Between 1992 and 2016, Victoria served as faculty member, dean, and vice president for advancement at St. John’s, the “Great Books College” in Santa Fe, New Mexico and Annapolis, Maryland. As dean, Victoria worked collaboratively to update the academic program, develop innovative admissions programming, and transform college demographics by introducing diversity within the student body and faculty. As vice president for advancement, she set a new strategic direction, oversaw college-wide restructuring, and designed, executed, and exceeded the goal of a major fundraising campaign.
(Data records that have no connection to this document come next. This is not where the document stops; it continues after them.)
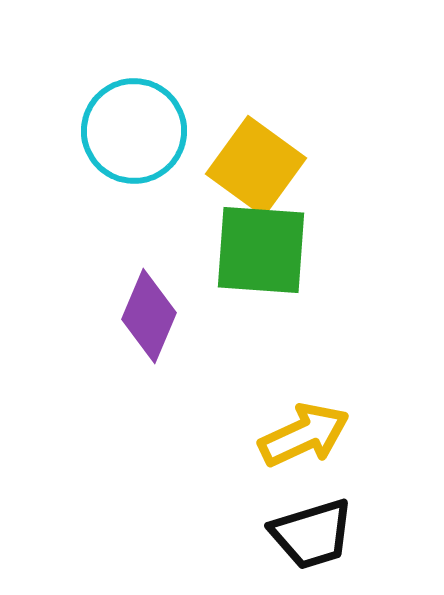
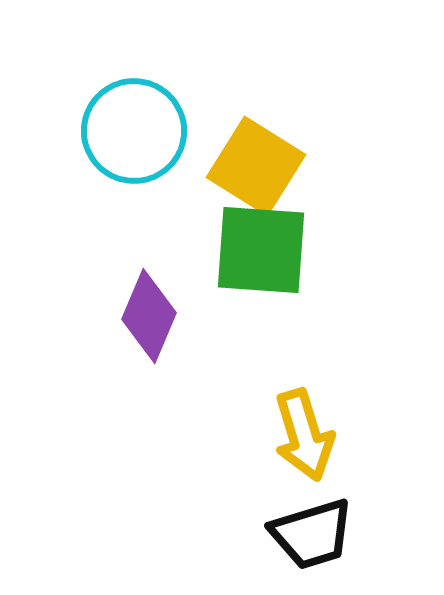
yellow square: rotated 4 degrees counterclockwise
yellow arrow: rotated 98 degrees clockwise
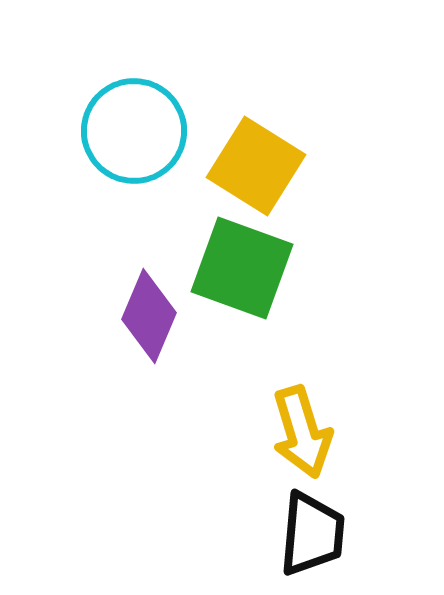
green square: moved 19 px left, 18 px down; rotated 16 degrees clockwise
yellow arrow: moved 2 px left, 3 px up
black trapezoid: rotated 68 degrees counterclockwise
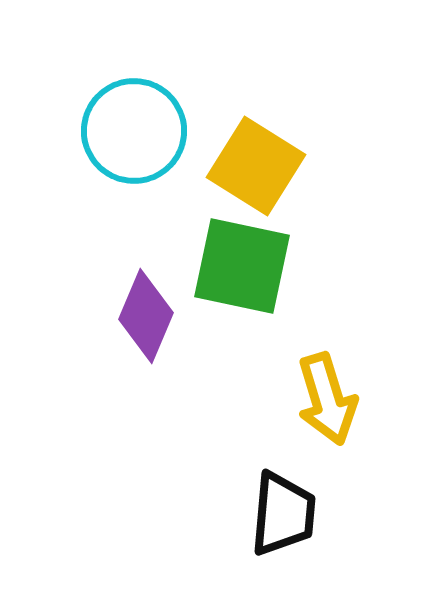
green square: moved 2 px up; rotated 8 degrees counterclockwise
purple diamond: moved 3 px left
yellow arrow: moved 25 px right, 33 px up
black trapezoid: moved 29 px left, 20 px up
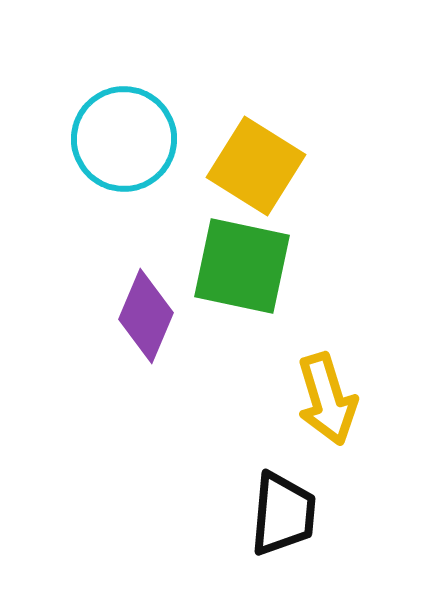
cyan circle: moved 10 px left, 8 px down
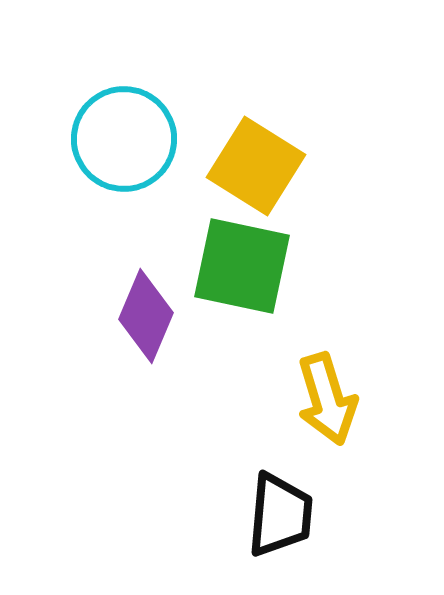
black trapezoid: moved 3 px left, 1 px down
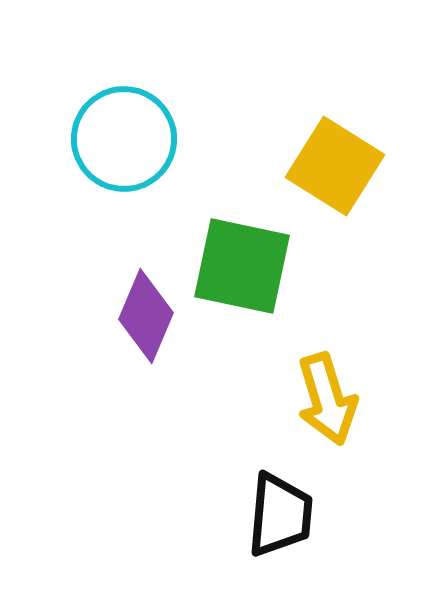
yellow square: moved 79 px right
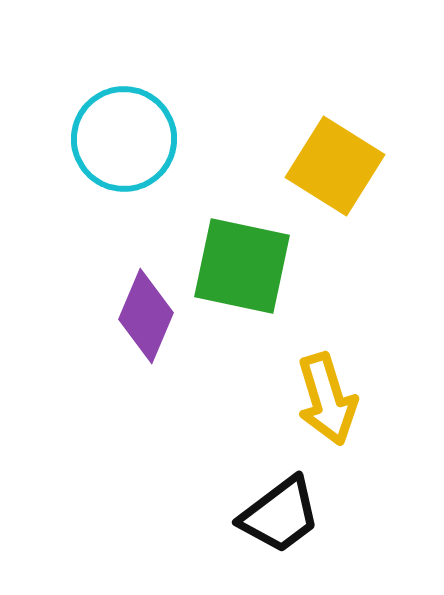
black trapezoid: rotated 48 degrees clockwise
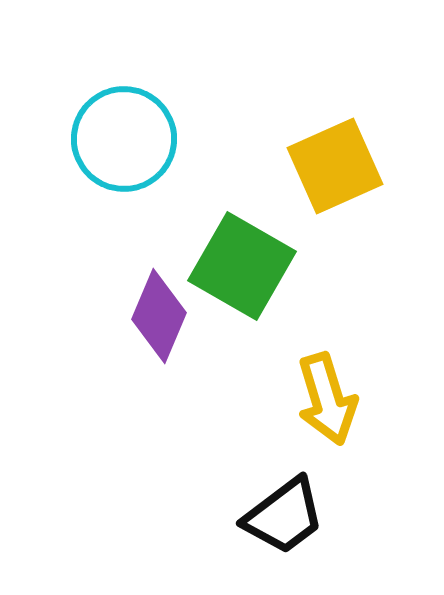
yellow square: rotated 34 degrees clockwise
green square: rotated 18 degrees clockwise
purple diamond: moved 13 px right
black trapezoid: moved 4 px right, 1 px down
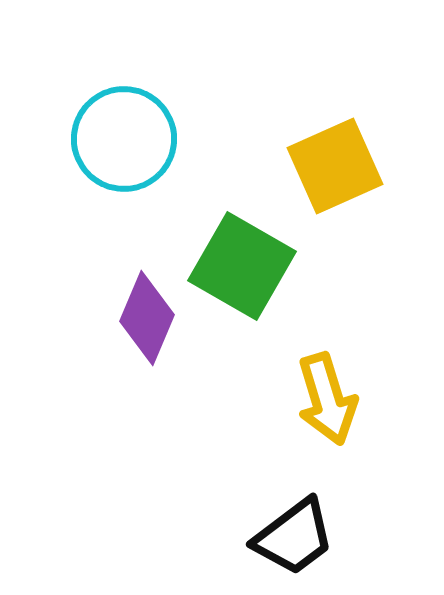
purple diamond: moved 12 px left, 2 px down
black trapezoid: moved 10 px right, 21 px down
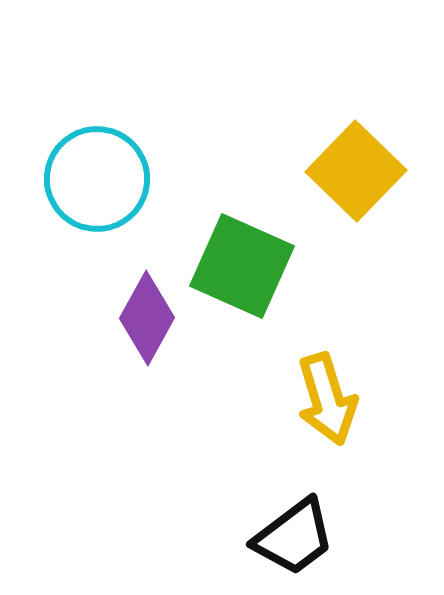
cyan circle: moved 27 px left, 40 px down
yellow square: moved 21 px right, 5 px down; rotated 22 degrees counterclockwise
green square: rotated 6 degrees counterclockwise
purple diamond: rotated 6 degrees clockwise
Since 2016, Victoria has been president of the United World College-USA in Montezuma, New Mexico, the only U.S. campus in an international movement of 18 schools and 150 national committees dedicated to making education a force for peace and a sustainable future by bringing young people from all over the world together to learn and live while confronting social, economic, and national and cultural divides. Joining during a time of turmoil, Victoria effected a turnaround at the school, set the vision and strategy for a new direction, and is currently enjoying implementation of the strategy as well as leading a campaign to fund it.

Grateful to be an all-scholarship, first-generation college student, graduating Magna Cum Laude and Phi Beta Kappa from the University of New Mexico in 1985 and receiving a PhD from Yale in 1992, Victoria gives back by serving on educational, community, family foundation, and international boards. Specifically she is a board member for non-profits Creative Santa Fe and the Simon Foundation, and for a start up for-profit element6 Dynamics. She additionally serves as the Vice Chair of United World College International and seeks opportunities to mentor women new to leadership roles. She is a member of the International Women’s Forum. Victoria is married to Tomas Fernandez, with whom she has two sons, three stepsons, three daughters-in-law and four grandchildren. She loves to spend time with family, read, garden, and travel to the many countries her students leave to become part of a global community at UWC-USA.

 

About UWC and UWC-USA

The 18 UWC schools and colleges make up a movement that includes more than 70,000 alumni around the world. While each campus is distinct, the commitment to the mission is shared across the movement. Indeed, the UWC mission and philosophy is more relevant now than ever: given the tensions and crises that exist, the world truly needs the compassionate citizens, committed activists, and thoughtful leaders who graduate from UWCs.

German educator Kurt Hahn, founder of Outward Bound, conceived the bold concept of United World College in the 1950s at the height of the Cold War. Hahn believed that much could be done to overcome religious, cultural, and racial misunderstanding if young people from all over the world could be brought together to live and learn.

No matter which school they attend, UWC students develop a deep sense of self, a passion for values in which they believe, and an understanding of their individual capacity to impact the world. Graduates are equipped and inspired to become change-agents. Taught the skills and values that reflect international understanding and deep respect for others, they are poised to lead positive change in their future communities, institutions, and beyond.

At UWC-USA, Hahn’s vision is most evident in the rigorous IB curriculum and the four signature programs that challenge students to learn about themselves while forging powerful relationships with each other that last a lifetime. The signature programs – Wilderness, Sustainability, Arts and Culture, and the Bartos Institute for the Constructive Engagement of Conflict – are woven into the fabric of the school and the UWC-USA experience.